Militants behind last year's attacks on Mumbai used cell phones that were activated in the United States and paid for with funds sent from Italy, an Italian newspaper reported on Tuesday.
Corriere della Sera daily said India sent the intelligence information to Italy and other countries so anti-terrorism investigators could attempt to expose any ties to the network behind the November assault that killed at least 179 people.
Islamabad acknowledged for the first time this month that the November assault was launched from, and partly planned in, Pakistan.
Corriere said Italian authorities were investigating a wire transfer sent to the United States from the northern Italian city of Brescia by a Pakistani-born suspect.
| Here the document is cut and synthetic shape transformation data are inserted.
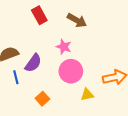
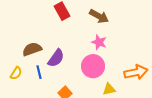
pink star: (64, 47) -> (99, 42), moved

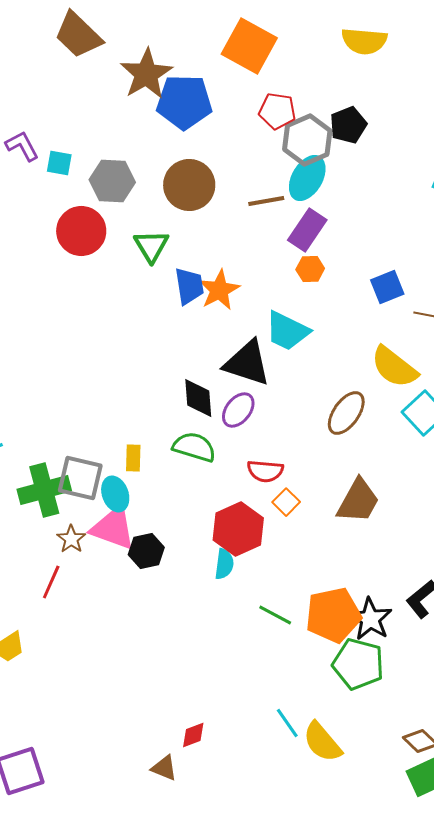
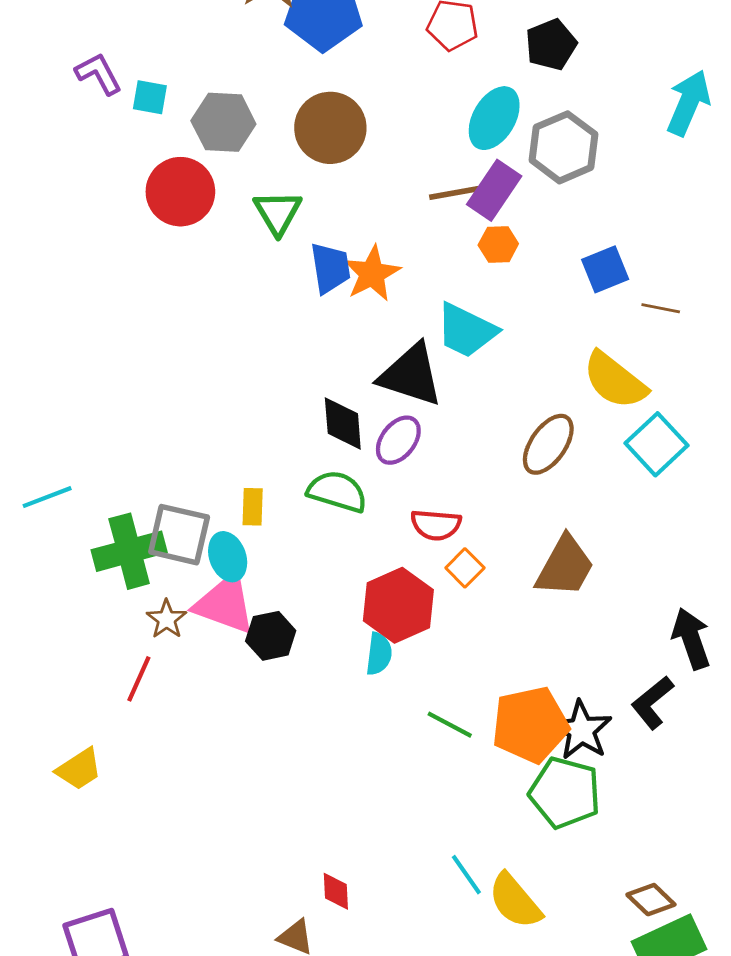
gray hexagon: (307, 140) -> (564, 147), moved
brown line: (266, 201) -> (454, 193), moved
red diamond: (193, 735) -> (336, 891), turned -72

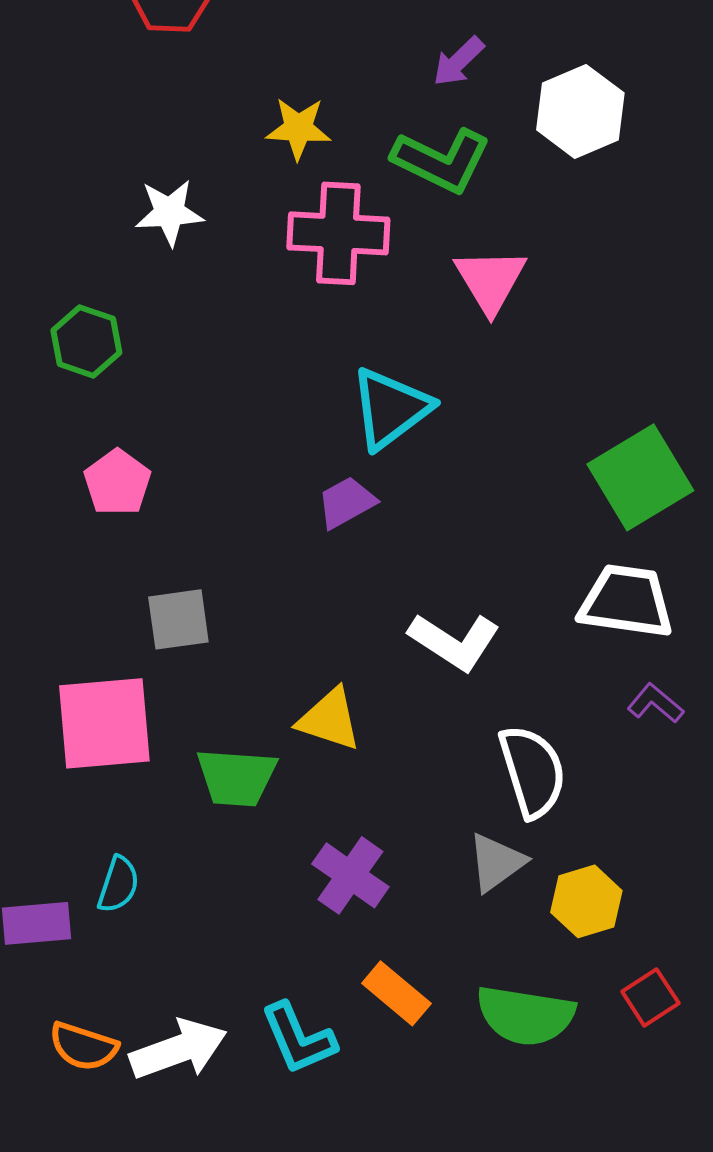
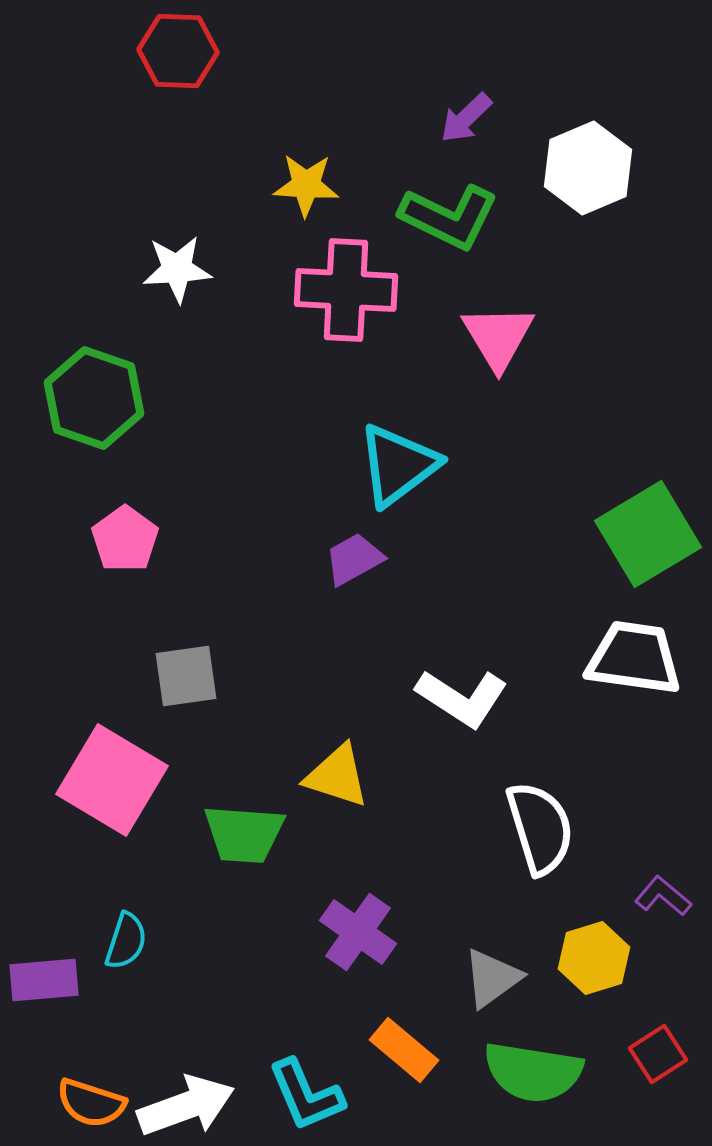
green hexagon: (86, 341) -> (94, 398), size x1.4
purple L-shape: (655, 703) -> (663, 896), moved
pink square: (104, 723) -> (112, 780), turned 36
gray triangle: (496, 862) -> (492, 978), moved

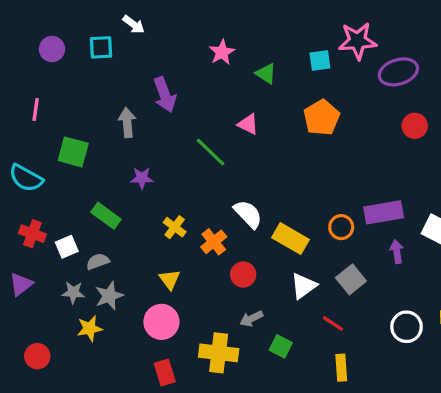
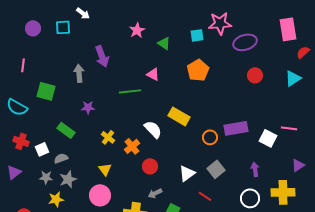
green line: (210, 152) -> (130, 91), turned -50
yellow rectangle: (291, 239) -> (179, 116), moved
purple arrow: (397, 252) -> (255, 169), moved

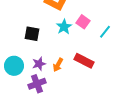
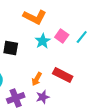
cyan line: (105, 32) -> (82, 37), moved
purple star: (39, 64) -> (43, 97), moved

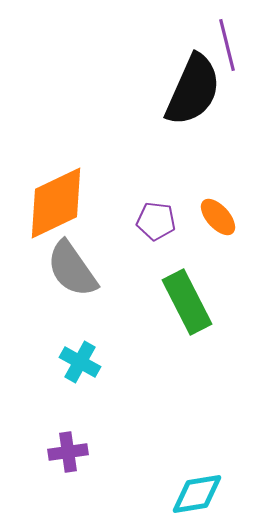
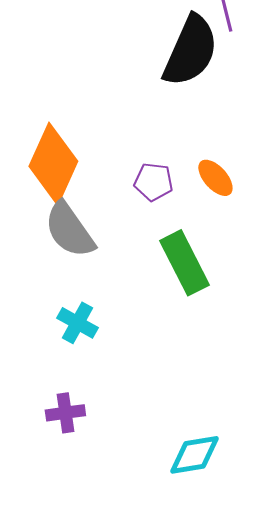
orange diamond: (56, 203) -> (53, 164), turned -40

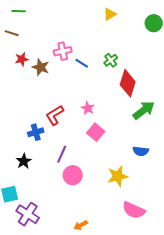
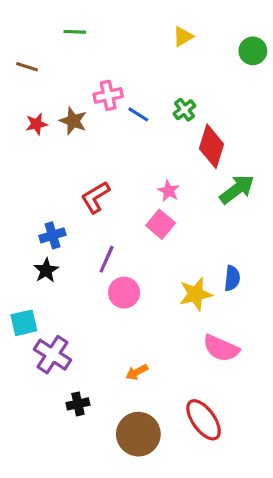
green line: (19, 11) -> (75, 32), moved
red star: (22, 59) -> (37, 124), moved
pink star: (88, 108) -> (169, 191), moved
blue cross: (36, 132) -> (52, 235), moved
blue semicircle: (141, 151) -> (232, 278), moved, turned -91

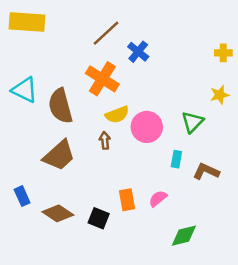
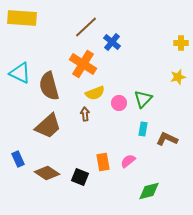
green triangle: (192, 122) -> (143, 99), moved
pink circle: (147, 127) -> (119, 103), size x0.6

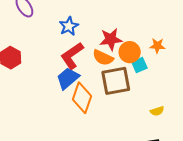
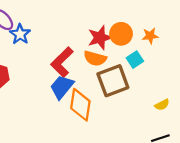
blue star: (69, 26) -> (20, 34), moved
orange circle: (130, 52) -> (121, 34), moved

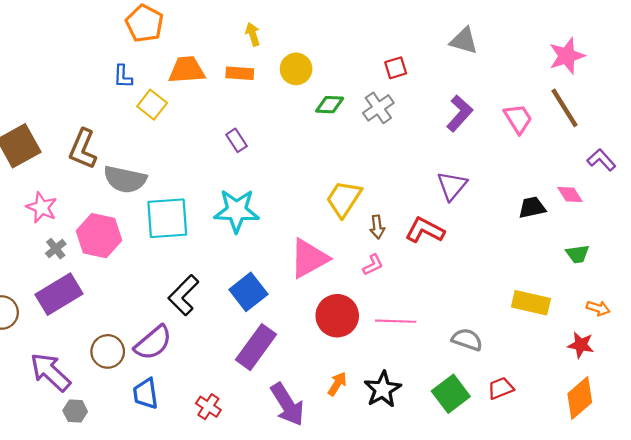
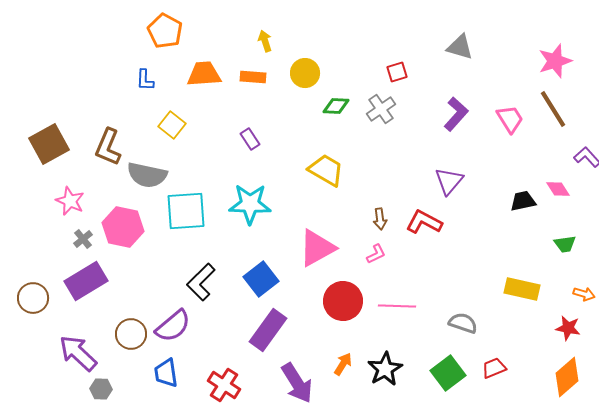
yellow square: (152, 105) -> (172, 125), moved
yellow trapezoid: (344, 199) -> (326, 170), moved, turned 87
red cross: (208, 407) -> (224, 385), size x1.4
The suspect, named as Javaid Iqbal, sent the funds via Western Union to pay for five cell phones with Austrian country codes -- three of which were used by the attackers, Corriere said, citing the Indian dossier.
Iqbal, a former resident of Barcelona, has been arrested in Pakistan and Italian authorities were attempting to understand how he arrived in Brescia and whether he had support from anyone there.
The cell phones were activated in the United States by a US company, Corriere reported, and registered to another man, who identified himself as an Indian citizen.
India, in its intelligence dossier, highlighted the importance of cell phone communication between the plotters and militants carrying out the attacks.
It offered partial transcripts of the conversations detailing orders given by phone to kill hostages, and how the plotters relayed the media impact of the assault in real-time.
"Everything is being registered by the media. You must inflict the maximum damage. Fight to the end. Don't leave any survivors," read one of the excerpts, in a call to an attacker at the Trident-Oberoi hotel, reported by Corriere.
At one point, one of the attackers explains he has five hostages, two of them Muslims.
"Kill the hostages, except the Muslims. Take the telephone and activate it so we can hear the shots," an attacker says, according to Corriere.
Indian police said that, apparently through the telephone intercepts, they could hear the non-Muslim hostages being lined up and then shot.